There are lots of questions as to why S3 inflated their revenues. In order to answer the questions, you have to look at the timing of the inflated revenue along with the amount of insider trading. See Charts Below

Original Revenue by Quarter ($000)-----Inflated revenue ($000)

1st qtr 96 - 110,072--- 1st & 2nd qtr 96 - (12,655)
2nd qtr 96 - 103,825
3rd qtr 96 - 119,440--- 3rd qtr 96 - (9355)
4th qtr 96 - 132,041--- 4th qtr 96 - (3031)
1st qtr 97 - 138,066--- 1st & 2nd qtr 97 - (32,214)
2nd qtr 97 - 108,892
3rd qtr 97 - 120,439--- 3rd qtr 97 - (745)

Insider sales

Sept, Oct, Nov 1996--- 171,455 shares 11 Directors and officers
December 2,1996--- 5000 shares 1 Officer
January 1997--- 59,667 1 Officer

It all started innocently enough in early 96, just slip a few extra million into the disty channel to bolster earnings. It could be taken care of by year end. 2nd quarter, slip another 6 million into disty, with growth going out of sight it wouldn't matter much. 3rd quarter, and time for the public bond offering of $103 million.

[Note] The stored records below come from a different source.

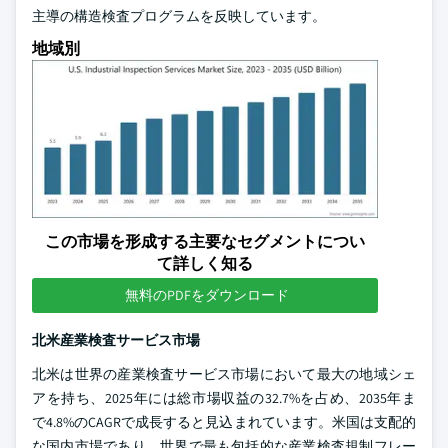
主導の構造検査プログラムを反映しています。
地域別
この市場を形成する主要なセグメントについ
て詳しく知る
無料のPDFをダウンロード
北米産業検査サービス市場
北米は世界の産業検査サービス市場において最大の地域シェ
アを持ち、2025年には総市場収益の32.7%を占め、2035年ま
で4.8%のCAGRで成長すると見込まれています。米国は支配的
な国内市場であり、世界で最も包括的な産業検査規制フレー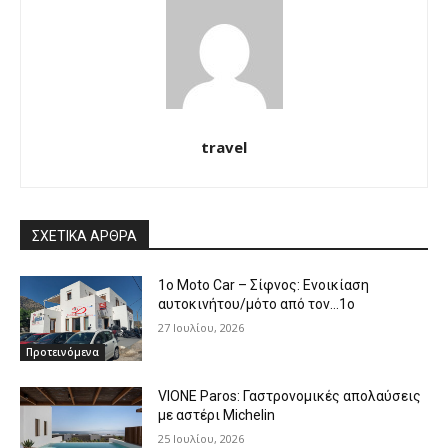
travel
ΣΧΕΤΙΚΑ ΑΡΘΡΑ
1o Moto Car – Σίφνος: Ενοικίαση
αυτοκινήτου/μότο από τον…1ο
27 Ιουλίου, 2026
Προτεινόμενα
VIONE Paros: Γαστρονομικές απολαύσεις
με αστέρι Michelin
25 Ιουλίου, 2026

Sales were growing but S3 wanted a bigger splash. These bonds were yielding lower than market interest rates. Pump another fictitious $12 million into the disty channel. Yowser! Successful bond placement. Meanwhile, in spite of sterling growth in both revenue and earnings, glowing reports of new product acceptance and design-ins, high analyst recommendations and a soaring stock price, 12 officers and directors of S3 sold their stock from 8/26 to 12/2. No company officer ever made a recorded purchase. Could it be they were expecting some bad news? I think the conclusion most would reach is that all expected an earnings restatement at year end to take care of the inflated revenue number. But then fate took a hand....

For reasons known only to himself, Disodado Banatao, the chairman of the Board sold 59667 shares of stock on Jan 27 and 28. Clearly, there now could be no restatement of 1996 earnings. It would cause too much scrutiny of Disodado Banatao's insider sale. Divestiture would be almost certain. In addition, the high flying sales S3 was experiencing had hit a brick wall. The bottom had dropped out of S3's market.(Surprise!)

The CFO, George Hervey, now under the gun to do 2 things: 1. sign off on the inflated year end revenue numbers for the outside audit and 2. Increase the improper disty revenue to $15-20 million for the 1st quarter 1997. Either action could put George in serious trouble with the SEC. Exit George Hervey, stage left.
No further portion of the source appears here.